BEGIN Provided information
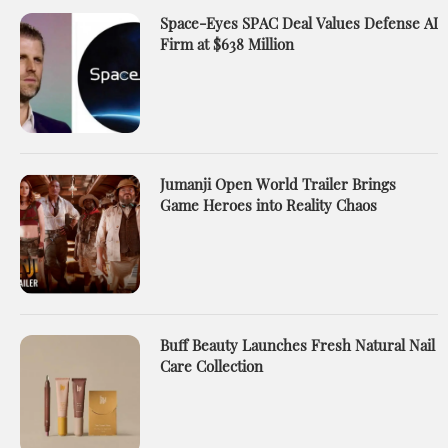
Space-Eyes SPAC Deal Values Defense AI
Firm at $638 Million
Jumanji Open World Trailer Brings
Game Heroes into Reality Chaos
Buff Beauty Launches Fresh Natural Nail
Care Collection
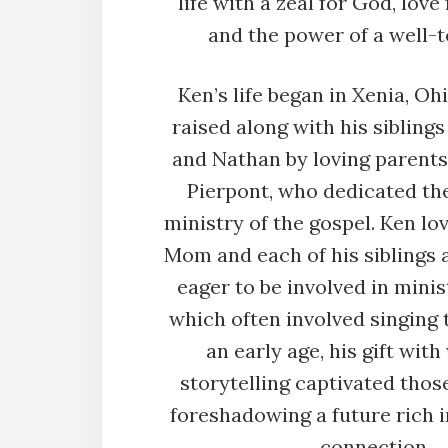
life with a zeal for God, love 
and the power of a well-t
Ken’s life began in Xenia, Oh
raised along with his sibling
and Nathan by loving parents
Pierpont, who dedicated thei
ministry of the gospel. Ken lo
Mom and each of his siblings
eager to be involved in mini
which often involved singing 
an early age, his gift wit
storytelling captivated thos
foreshadowing a future rich i
connection.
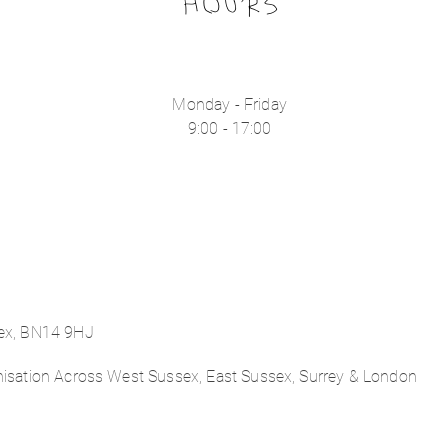
HOURS
Monday - Friday
9:00 - 17:00
sex, BN14 9HJ
nisation Across West Sussex, East Sussex, Surrey & London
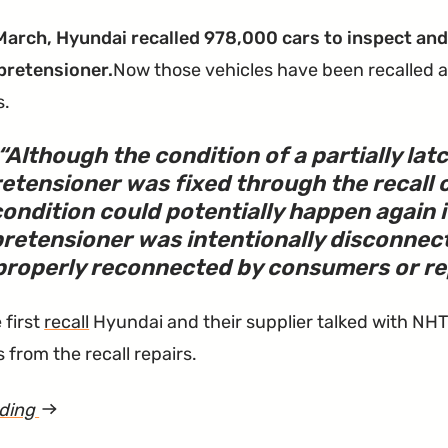
Belt
March, Hyundai recalled 978,000 cars to inspect and 
Investigation
pretensioner.
Now those vehicles have been recalled a
Has
s.
Been
Closed"
Although the condition of a partially la
etensioner was fixed through the recall 
ondition could potentially happen again 
pretensioner was intentionally disconnec
roperly reconnected by consumers or repa
 first
recall
Hyundai and their supplier talked with NH
 from the recall repairs.
ading
article
"Sonata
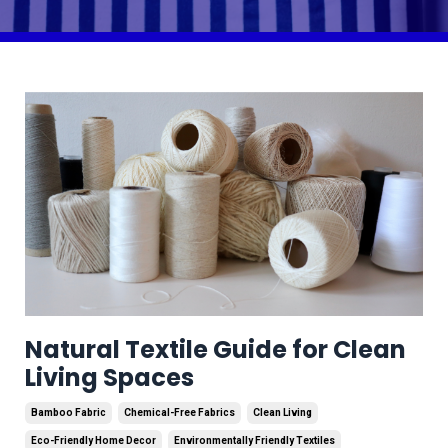
Natural Textile Guide for Clean
Living Spaces
Bamboo Fabric
Chemical-Free Fabrics
Clean Living
Eco-Friendly Home Decor
Environmentally Friendly Textiles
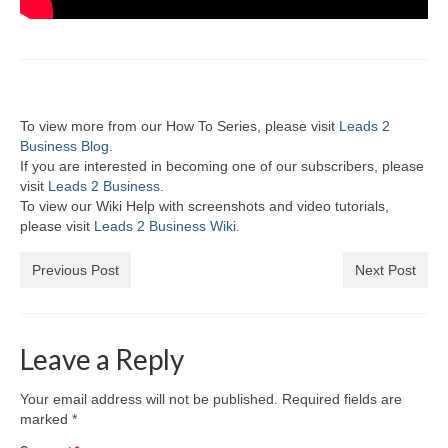
To view more from our How To Series, please visit
Leads 2
Business Blog
.
If you are interested in becoming one of our subscribers, please
visit
Leads 2 Business
.
To view our Wiki Help with screenshots and video tutorials,
please visit
Leads 2 Business Wiki.
Previous Post
Next Post
Leave a Reply
Your email address will not be published.
Required fields are
marked
*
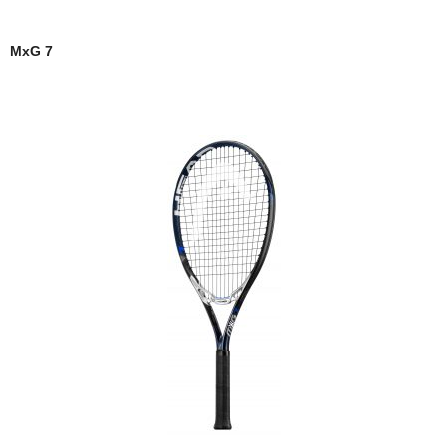
MxG 7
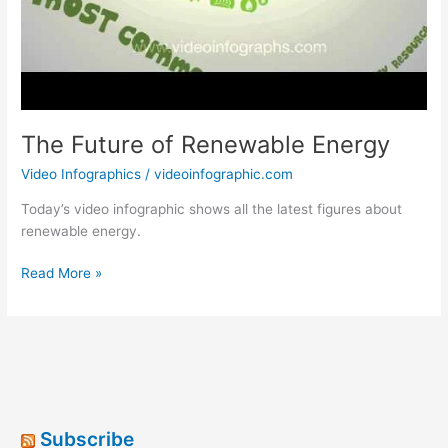
The Future of Renewable Energy
Video Infographics
/
videoinfographic.com
Today’s video infographic shows all the latest figures about
renewable energy.
The
Read More »
Future
of
Renewable
Energy
Subscribe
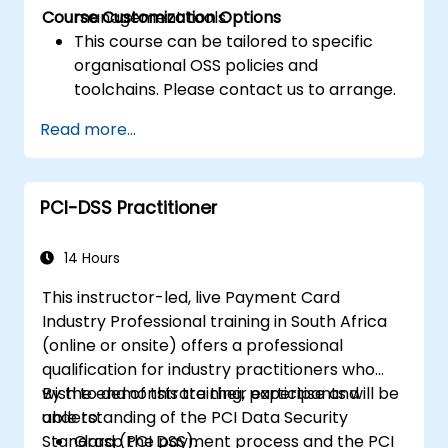
Course Customization Options
management tools.
This course can be tailored to specific
organisational OSS policies and
toolchains. Please contact us to arrange.
Read more...
PCI-DSS Practitioner
14 Hours
This instructor-led, live Payment Card
Industry Professional training in South Africa
(online or onsite) offers a professional
qualification for industry practitioners who
wish to demonstrate their expertise and
By the end of this training, participants will be
understanding of the PCI Data Security
able to:
Standard (PCI DSS).
Grasp the payment process and the PCI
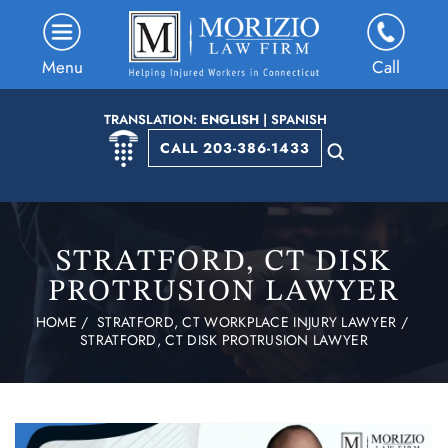
Menu
Call
TRANSLATION:
ENGLISH
|
SPANISH
CALL 203-386-1433
STRATFORD, CT DISK
PROTRUSION LAWYER
HOME
/
STRATFORD, CT WORKPLACE INJURY LAWYER
/
STRATFORD, CT DISK PROTRUSION LAWYER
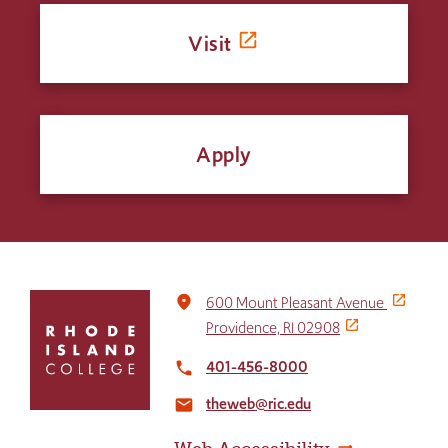
Visit
Apply
Click
place
600 Mount Pleasant Avenue
to
Providence, RI 02908
return
to
401-456-8000
local_phone
the
theweb@ric.edu
home
email
page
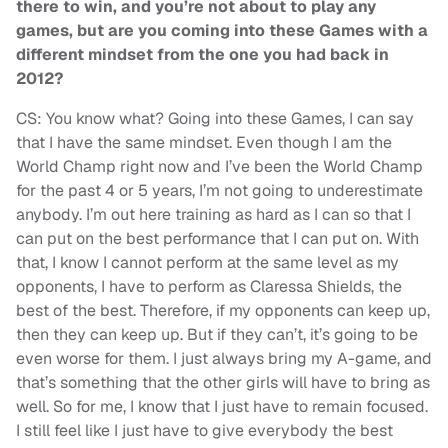
there to win, and you’re not about to play any
games, but are you coming into these Games with a
different mindset from the one you had back in
2012?
CS: You know what? Going into these Games, I can say
that I have the same mindset. Even though I am the
World Champ right now and I’ve been the World Champ
for the past 4 or 5 years, I’m not going to underestimate
anybody. I’m out here training as hard as I can so that I
can put on the best performance that I can put on. With
that, I know I cannot perform at the same level as my
opponents, I have to perform as Claressa Shields, the
best of the best. Therefore, if my opponents can keep up,
then they can keep up. But if they can’t, it’s going to be
even worse for them. I just always bring my A-game, and
that’s something that the other girls will have to bring as
well. So for me, I know that I just have to remain focused.
I still feel like I just have to give everybody the best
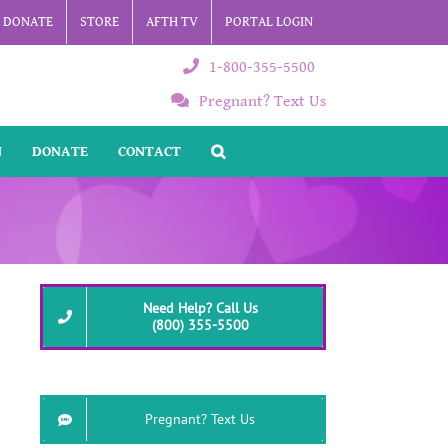
DONATE
STORE
AFTH TV
PORTAL LOGIN
1-800-355-5500
Pregnant? Text Us
N
DONATE
CONTACT
Need Help? Call Us
(800) 355-5500
Pregnant? Text Us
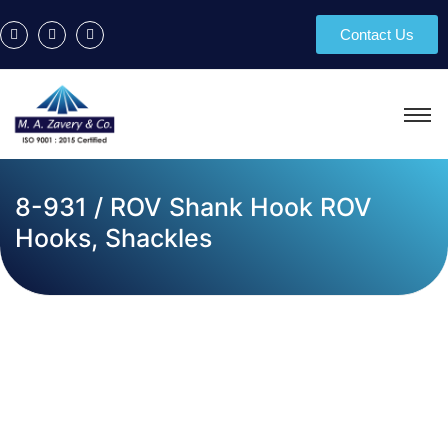
Contact Us
8-931 / ROV Shank Hook ROV
Hooks, Shackles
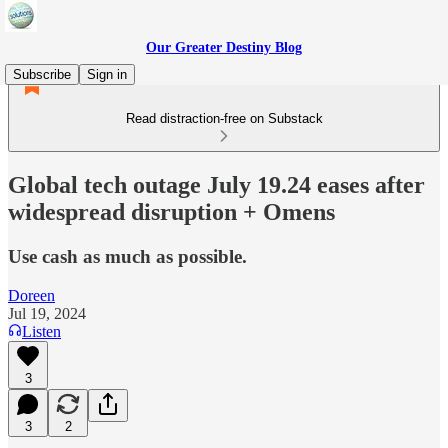
Our Greater Destiny Blog
Subscribe
Sign in
Read distraction-free on Substack
Global tech outage July 19.24 eases after
widespread disruption + Omens
Use cash as much as possible.
Doreen
Jul 19, 2024
Listen
3
3
2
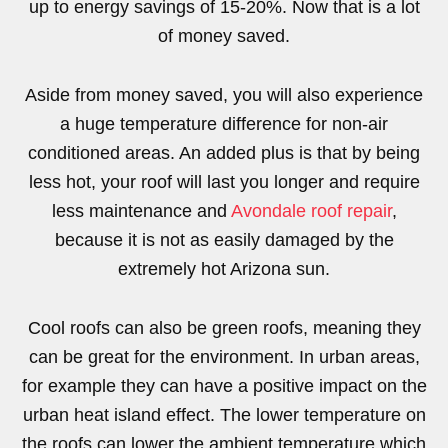
up to energy savings of 15-20%. Now that is a lot
of money saved.
Aside from money saved, you will also experience
a huge temperature difference for non-air
conditioned areas. An added plus is that by being
less hot, your roof will last you longer and require
less maintenance and
Avondale roof repair
,
because it is not as easily damaged by the
extremely hot Arizona sun.
Cool roofs can also be green roofs, meaning they
can be great for the environment. In urban areas,
for example they can have a positive impact on the
urban heat island effect. The lower temperature on
the roofs can lower the ambient temperature which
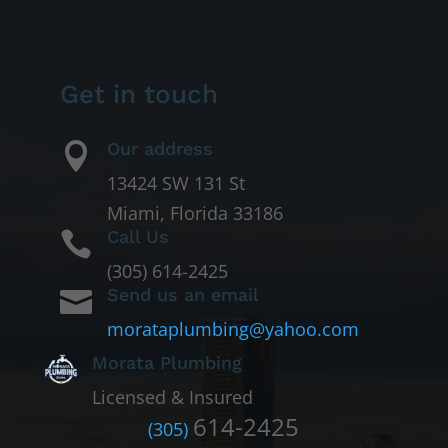
Get in touch
Our address

13424 SW 131 St
Miami, Florida 33186
Call Us

(305) 614-2425
Send us an email

morataplumbing@yahoo.com
Morata Plumbing
Licensed & Insured
614-2425
(305)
END Provided information
§ Problem requirements
Please repeat, exactly as written, the lines in the records above, starting with the one that has "toolchains. Please contact us to arrange." and going on through the one that has "anybody. I’m out". Pictures are to be left out.

§ Result for this task
toolchains. Please contact us to arrange.
Read more...
PCI-DSS Practitioner
14 Hours
This instructor-led, live Payment Card
Industry Professional training in South Africa
(online or onsite) offers a professional
qualification for industry practitioners who
wish to demonstrate their expertise and
By the end of this training, participants will be
understanding of the PCI Data Security
able to:
Standard (PCI DSS).
Grasp the payment process and the PCI
Menu
Call
TRANSLATION:
ENGLISH
|
SPANISH
CALL 203-386-1433
STRATFORD, CT DISK
PROTRUSION LAWYER
HOME
/
STRATFORD, CT WORKPLACE INJURY LAWYER
/
STRATFORD, CT DISK PROTRUSION LAWYER
Visit
Apply
Click
place
600 Mount Pleasant Avenue
to
Providence, RI 02908
return
to
401-456-8000
local_phone
the
theweb@ric.edu
home
email
page
there to win, and you’re not about to play any
games, but are you coming into these Games with a
different mindset from the one you had back in
2012?
CS: You know what? Going into these Games, I can say
that I have the same mindset. Even though I am the
World Champ right now and I’ve been the World Champ
for the past 4 or 5 years, I’m not going to underestimate
anybody. I’m out here training as hard as I can so that I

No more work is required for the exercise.